BEGIN Material provided

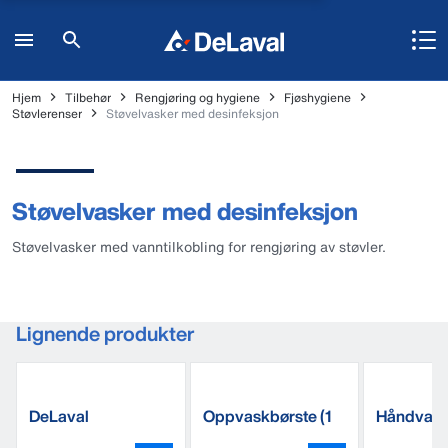
Hjem
Tilbehør
Rengjøring og hygiene
Fjøshygiene
Støvlerenser
Støvelvasker med desinfeksjon
Støvelvasker med desinfeksjon
Støvelvasker med vanntilkobling for rengjøring av støvler.
Lignende produkter
DeLaval
Oppvaskbørste (1
Håndvask
lettvektsstøvel
stk)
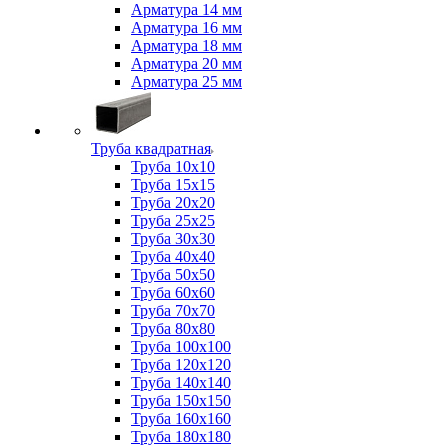
Арматура 14 мм
Арматура 16 мм
Арматура 18 мм
Арматура 20 мм
Арматура 25 мм
Труба квадратная
Труба 10x10
Труба 15x15
Труба 20x20
Труба 25x25
Труба 30x30
Труба 40x40
Труба 50x50
Труба 60x60
Труба 70x70
Труба 80x80
Труба 100x100
Труба 120x120
Труба 140x140
Труба 150x150
Труба 160x160
Труба 180x180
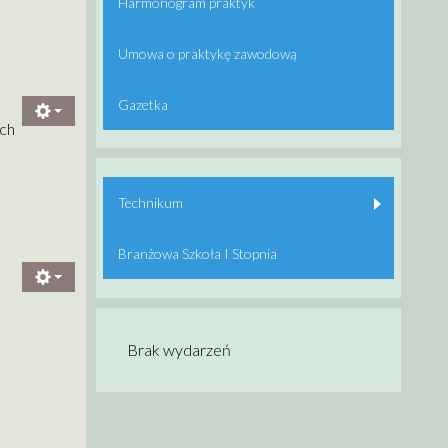
Harmonogram praktyk
Umowa o praktykę zawodową
Gazetka
ach
Technikum
Branżowa Szkoła I Stopnia
Brak wydarzeń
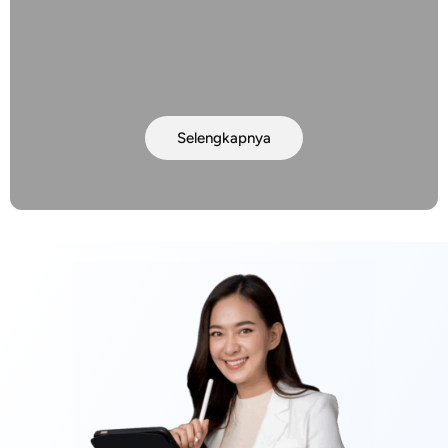
Selengkapnya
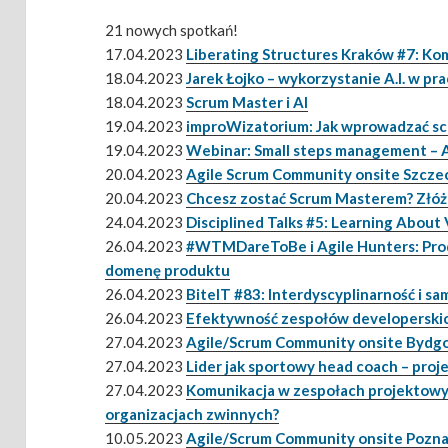
21 nowych spotkań!
17.04.2023
Liberating Structures Kraków #7: Ko
18.04.2023
Jarek Łojko – wykorzystanie A.I. w p
18.04.2023
Scrum Master i AI
19.04.2023
improWizatorium: Jak wprowadzać s
19.04.2023
Webinar: Small steps management – 
20.04.2023
Agile Scrum Community onsite Szcze
20.04.2023
Chcesz zostać Scrum Masterem? Złóż
24.04.2023
Disciplined Talks #5: Learning Abou
26.04.2023
#WTMDareToBe i Agile Hunters: Prod
domenę produktu
26.04.2023
BiteIT #83: Interdyscyplinarność i 
26.04.2023
Efektywność zespołów developerskich
27.04.2023
Agile/Scrum Community onsite Bydg
27.04.2023
Lider jak sportowy head coach – proj
27.04.2023
Komunikacja w zespołach projektowych
organizacjach zwinnych?
10.05.2023
Agile/Scrum Community onsite Pozn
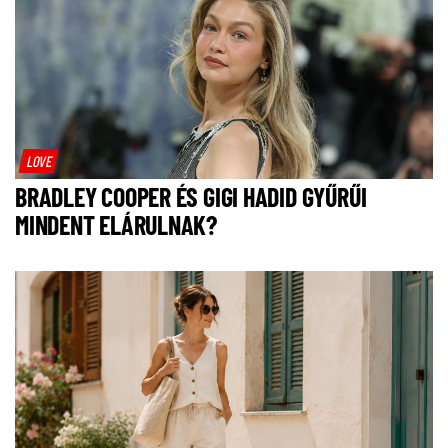
LOVE
BRADLEY COOPER ÉS GIGI HADID GYŰRŰI
MINDENT ELÁRULNAK?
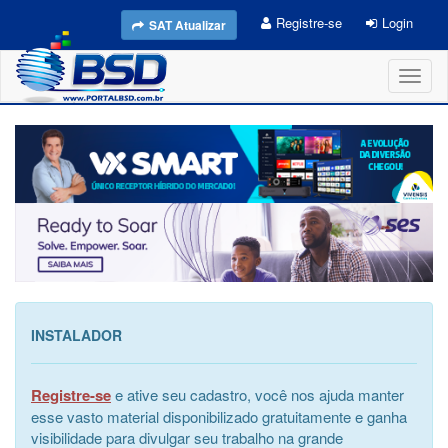
Registre-se
Login
SAT Atualizar
Toggl
naviga
INSTALADOR
Registre-se
e ative seu cadastro, você nos ajuda manter
esse vasto material disponibilizado gratuitamente e ganha
visibilidade para divulgar seu trabalho na grande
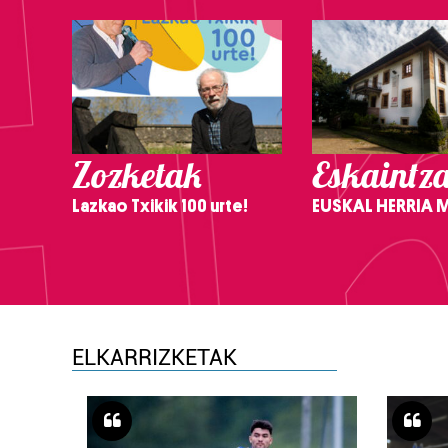
Zozketak
Eskaintz
Lazkao Txikik 100 urte!
EUSKAL HERRIA
ELKARRIZKETAK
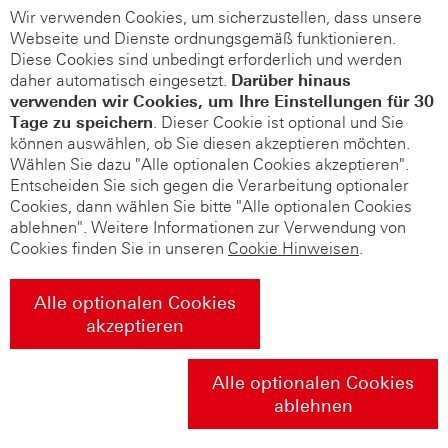
Wir verwenden Cookies, um sicherzustellen, dass unsere
Webseite und Dienste ordnungsgemäß funktionieren.
Diese Cookies sind unbedingt erforderlich und werden
daher automatisch eingesetzt.
Darüber hinaus
verwenden wir Cookies, um Ihre Einstellungen für 30
Tage zu speichern
. Dieser Cookie ist optional und Sie
können auswählen, ob Sie diesen akzeptieren möchten.
Wählen Sie dazu "Alle optionalen Cookies akzeptieren".
Entscheiden Sie sich gegen die Verarbeitung optionaler
Cookies, dann wählen Sie bitte "Alle optionalen Cookies
ablehnen". Weitere Informationen zur Verwendung von
Cookies finden Sie in unseren
Cookie Hinweisen
.
Alle optionalen Cookies
akzeptieren
Alle optionalen Cookies
ablehnen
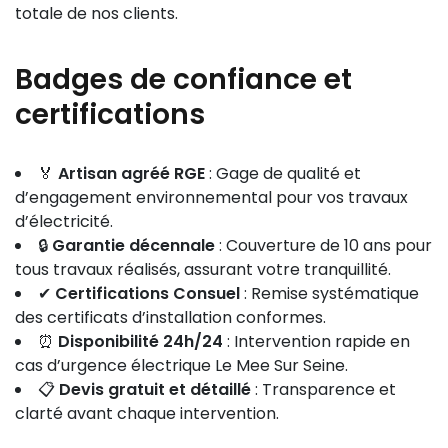
totale de nos clients.
Badges de confiance et
certifications
🏅
Artisan agréé RGE
: Gage de qualité et
d’engagement environnemental pour vos travaux
d’électricité.
🔒
Garantie décennale
: Couverture de 10 ans pour
tous travaux réalisés, assurant votre tranquillité.
✔
Certifications Consuel
: Remise systématique
des certificats d’installation conformes.
⏰
Disponibilité 24h/24
: Intervention rapide en
cas d’urgence électrique Le Mee Sur Seine.
📋
Devis gratuit et détaillé
: Transparence et
clarté avant chaque intervention.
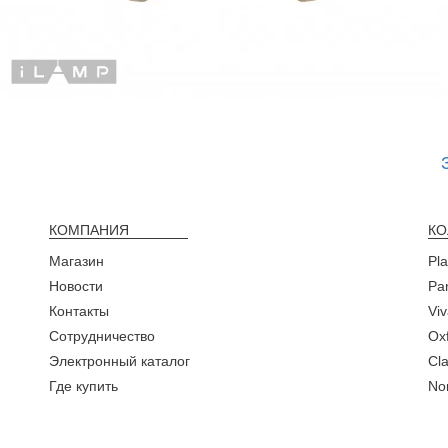
КОМПАНИЯ
КО
Магазин
Pl
Новости
Pa
Контакты
Viv
Сотрудничество
Ox
Электронный каталог
Cla
Где купить
No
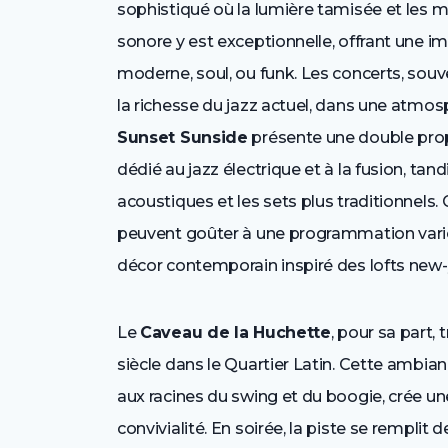
sophistiqué où la lumière tamisée et les ma
sonore y est exceptionnelle, offrant une im
moderne, soul, ou funk. Les concerts, sou
la richesse du jazz actuel, dans une atmosph
Sunset Sunside
présente une double prop
dédié au jazz électrique et à la fusion, tand
acoustiques et les sets plus traditionnels. 
peuvent goûter à une programmation variée
décor contemporain inspiré des lofts new-
Le
Caveau de la Huchette
, pour sa part,
siècle dans le Quartier Latin. Cette ambian
aux racines du swing et du boogie, crée une 
convivialité. En soirée, la piste se remplit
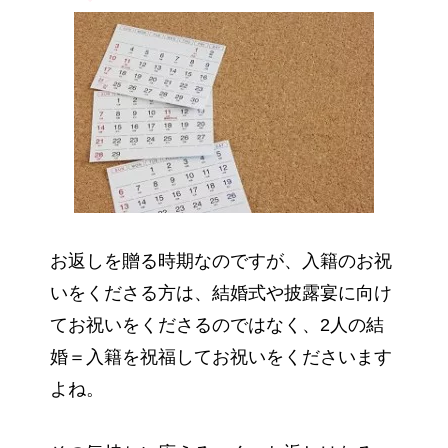
お返しを贈る時期なのですが、入籍のお祝
いをくださる方は、結婚式や披露宴に向け
てお祝いをくださるのではなく、2人の結
婚＝入籍を祝福してお祝いをくださいます
よね。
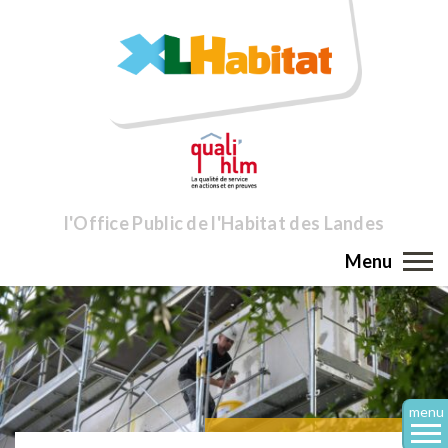
l'Office Public de l'Habitat des Landes
Menu
menu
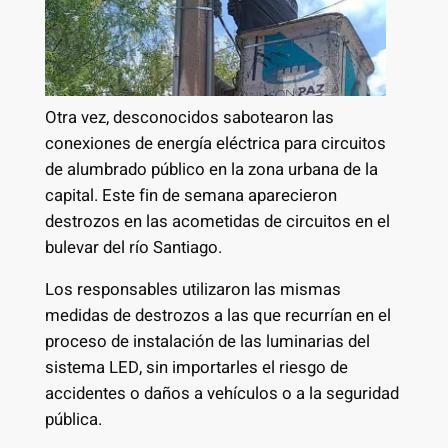
Otra vez, desconocidos sabotearon las
conexiones de energía eléctrica para circuitos
de alumbrado público en la zona urbana de la
capital. Este fin de semana aparecieron
destrozos en las acometidas de circuitos en el
bulevar del río Santiago.
Los responsables utilizaron las mismas
medidas de destrozos a las que recurrían en el
proceso de instalación de las luminarias del
sistema LED, sin importarles el riesgo de
accidentes o daños a vehículos o a la seguridad
pública.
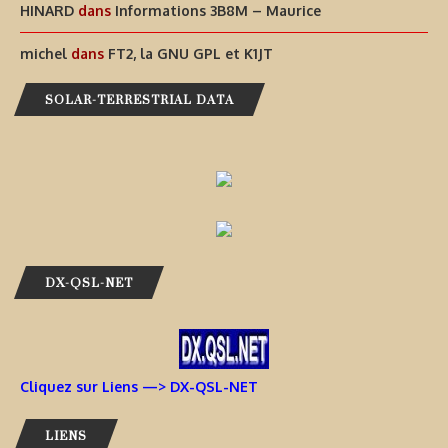
HINARD
dans
Informations 3B8M – Maurice
michel
dans
FT2, la GNU GPL et K1JT
SOLAR-TERRESTRIAL DATA
DX-QSL-NET
Cliquez sur Liens —> DX-QSL-NET
LIENS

END Material provided

> **To do**: Only the lines above starting with the one with "de qualité et" and going through the one with "Intervention rapide en" are to be copied, word for word and with both ends kept.

> **Written reply**:
: Gage de qualité et
d’engagement environnemental pour vos travaux
d’électricité.
🔒
Garantie décennale
: Couverture de 10 ans pour
tous travaux réalisés, assurant votre tranquillité.
✔
Certifications Consuel
: Remise systématique
des certificats d’installation conformes.
⏰
Disponibilité 24h/24
: Intervention rapide en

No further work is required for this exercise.